→ AIM OF THE EXERCISE
Lines with "Szwecji": please show every one of them from the listing below.

==================================================

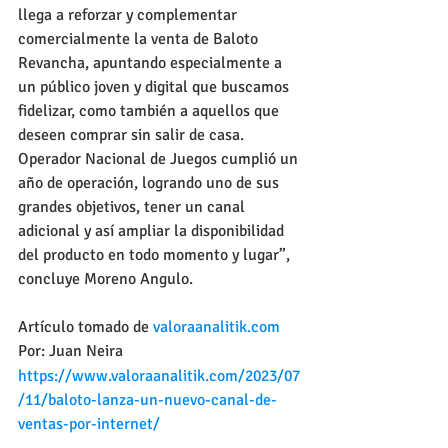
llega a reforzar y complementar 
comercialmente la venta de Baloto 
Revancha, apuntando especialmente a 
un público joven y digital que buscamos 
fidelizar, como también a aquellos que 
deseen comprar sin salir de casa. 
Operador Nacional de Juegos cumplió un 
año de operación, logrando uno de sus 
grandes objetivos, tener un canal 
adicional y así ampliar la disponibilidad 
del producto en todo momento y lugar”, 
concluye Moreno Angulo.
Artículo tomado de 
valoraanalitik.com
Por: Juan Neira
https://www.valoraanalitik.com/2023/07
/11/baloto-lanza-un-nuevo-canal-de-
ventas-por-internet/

==================================================

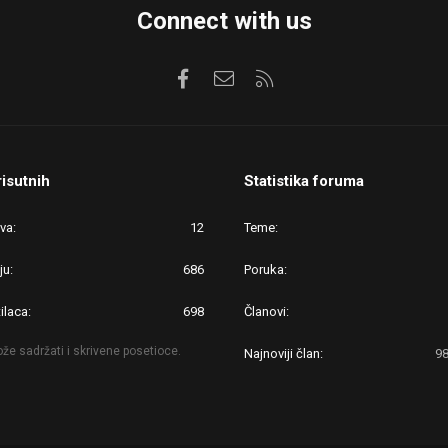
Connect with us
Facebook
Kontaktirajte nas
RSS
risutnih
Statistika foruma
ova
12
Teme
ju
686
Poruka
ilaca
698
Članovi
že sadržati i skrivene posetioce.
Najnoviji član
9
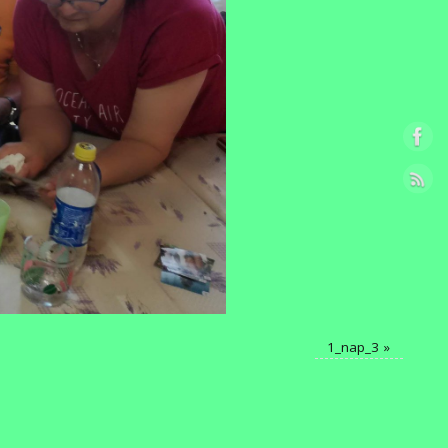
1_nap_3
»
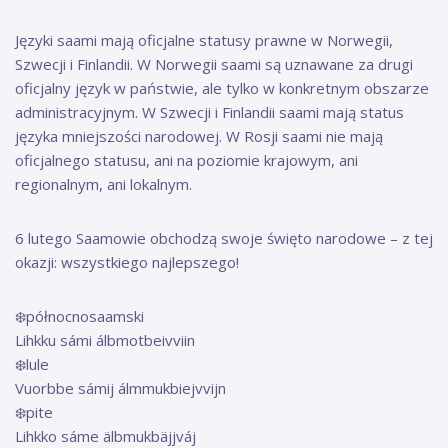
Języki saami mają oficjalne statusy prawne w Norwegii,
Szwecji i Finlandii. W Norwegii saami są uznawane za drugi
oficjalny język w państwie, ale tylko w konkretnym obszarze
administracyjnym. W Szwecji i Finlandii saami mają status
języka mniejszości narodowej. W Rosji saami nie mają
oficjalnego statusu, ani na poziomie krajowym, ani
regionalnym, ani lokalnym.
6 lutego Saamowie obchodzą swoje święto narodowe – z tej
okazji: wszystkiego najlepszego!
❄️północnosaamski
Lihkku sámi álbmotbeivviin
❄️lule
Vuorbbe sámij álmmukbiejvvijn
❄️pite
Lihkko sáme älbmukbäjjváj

==================================================

→ SOLUTION BELOW
Szwecji i Finlandii. W Norwegii saami są uznawane za drugi
administracyjnym. W Szwecji i Finlandii saami mają status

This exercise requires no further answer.